Maybe a woman should only be able to have an abortion if both she and the father consent. In cases where no father is present, or the woman does not know who the father is, then the woman has the say. If however the father does not consent to the abortion, then he and he alone is responsible for the child when it is born, the mother paying child support as fathers do currently.
I’m pretty sure she claimed abortion was one of the greatest evils in the world or largely responsible for them. She was a crazy old bitch.
I’m not sure how much water that argument holds these days. Certainly, a particular man’s sperm isn’t necessary anymore. Beyond that, technology to create human beings is on its way to not requiring the egg-and-sperm paradigm altogether. So, in fact, the concept of abortion (at least as it exists now) is slowly evolving into mootness. And the ‘choice’ could belong to whomever wants the child, regardless of gender, and regardless of whether it’s one person or multiple persons.
So we’re stuck in this back alley 20th-century argument, but the ethical discussion needs to advance way beyond that.
Wow… I can’t believe you people are saying this sort of thing…
So the woman has to carry around a baby, puking and braking her back for 9 months, go through all sorts of pains in delivering a baby for no other reason than “the man said so!” ???

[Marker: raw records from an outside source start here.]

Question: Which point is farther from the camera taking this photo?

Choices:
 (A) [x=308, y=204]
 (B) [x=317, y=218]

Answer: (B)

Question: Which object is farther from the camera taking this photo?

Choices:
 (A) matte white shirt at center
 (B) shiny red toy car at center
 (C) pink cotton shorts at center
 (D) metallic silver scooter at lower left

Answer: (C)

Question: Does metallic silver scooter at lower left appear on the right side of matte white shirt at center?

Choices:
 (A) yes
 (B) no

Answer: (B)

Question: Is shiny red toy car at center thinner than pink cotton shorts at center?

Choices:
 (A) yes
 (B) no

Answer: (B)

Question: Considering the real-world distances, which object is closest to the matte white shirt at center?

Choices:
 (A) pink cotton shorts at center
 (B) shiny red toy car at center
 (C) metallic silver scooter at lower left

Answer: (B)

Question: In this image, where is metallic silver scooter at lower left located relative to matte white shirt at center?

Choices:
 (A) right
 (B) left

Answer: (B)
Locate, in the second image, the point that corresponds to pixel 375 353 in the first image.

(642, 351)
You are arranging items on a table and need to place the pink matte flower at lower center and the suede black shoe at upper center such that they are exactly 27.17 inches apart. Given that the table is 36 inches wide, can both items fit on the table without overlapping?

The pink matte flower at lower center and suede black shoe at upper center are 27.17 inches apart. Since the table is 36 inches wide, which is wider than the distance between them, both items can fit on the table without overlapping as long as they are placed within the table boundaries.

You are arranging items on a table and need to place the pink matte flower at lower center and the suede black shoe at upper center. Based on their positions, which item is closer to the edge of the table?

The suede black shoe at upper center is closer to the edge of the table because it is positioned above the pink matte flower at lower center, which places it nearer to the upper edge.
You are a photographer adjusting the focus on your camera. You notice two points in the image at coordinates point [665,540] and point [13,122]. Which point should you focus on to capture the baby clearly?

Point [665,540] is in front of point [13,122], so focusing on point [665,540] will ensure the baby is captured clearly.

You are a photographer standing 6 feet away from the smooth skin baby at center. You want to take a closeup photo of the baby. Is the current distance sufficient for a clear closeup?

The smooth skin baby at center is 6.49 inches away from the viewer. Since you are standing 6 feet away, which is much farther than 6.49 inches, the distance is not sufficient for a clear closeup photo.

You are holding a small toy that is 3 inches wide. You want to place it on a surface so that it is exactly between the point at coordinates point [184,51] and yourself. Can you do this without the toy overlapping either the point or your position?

How on earth is that fair?!?!?
Simply because she slept with you means that she somehow “owes” you the favor of having your child?
explain the fairness of that from the woman’s point of view…
I’m well aware of the things a woman’s body goes through during pregnancy, I don’t envy it at all. Women have my complete sympathy on this matter.
Indeed that is probably why the law is on their side.
But without my sperm, that child wouldn’t be there. When it is born I’m legally oblige to provide for it, at the very least financially, but before it is born I have no rights what so ever? How is that fair?
But weigh it up. 9 months of uncomfort and pain, compared with a lifetime of knowing you could have had a child, that you wanted that child, you would have provided and cared for that child, but it was aborted because it’s mother didn’t.
As far as I know, most fathers, where involved, are usually behind their partner’s decision. But where they are not they haven’t a leg to stand on.
Oh I certainly agree… That’s not fair at all… If the father expresses a wish NOT to have the child in time for an abortion, but the mother decides to have it anyway… it’s not fair at all for the guy to be responsible for it…
But two wrong’s don’t make a right you know…
Oh please! Are you seriously appealing to the anguish of an unrealized expectation/hope/dream in order to counterweigh real pain??
If so it’s not fair for a company to reject my job apllication because it was my dream job… are you serious?
If no woman wants to have your child… well… that’s tough… the universe does not owe you the realization of any of your expectations… and neither does anyone else, UNLESS there be an agreement about it…
And that’s how it should be… her body… her choice…
I’m opposed to forcing a woman to do anything, but that wasn’t my suggestion. Rather I find the view that the man’s opinions count for nothing to be simplistic. Ingenium, men are still physically involved in the vast majority of pregnancies. Where they aren’t, they can clearly be disregarded. But in most cases, they are, so their thoughts are relevant.
The solution is complicated, and the best I’ve come up with is unsatisfying: Absolve men of their financial obligations if they make it clear that they do not want the child. I think the woman will always bear the brunt of the decision, because pregnancy and abortion take a huge physical and emotional toll on them. They simply cannot be compared to male desire for the child; hormonal effects alone make any appeal to emotion impotent. And yet, as HGIR said, it’s unfair for a man to be forced to pay for a child he knew he was not ready for, and one he did not want.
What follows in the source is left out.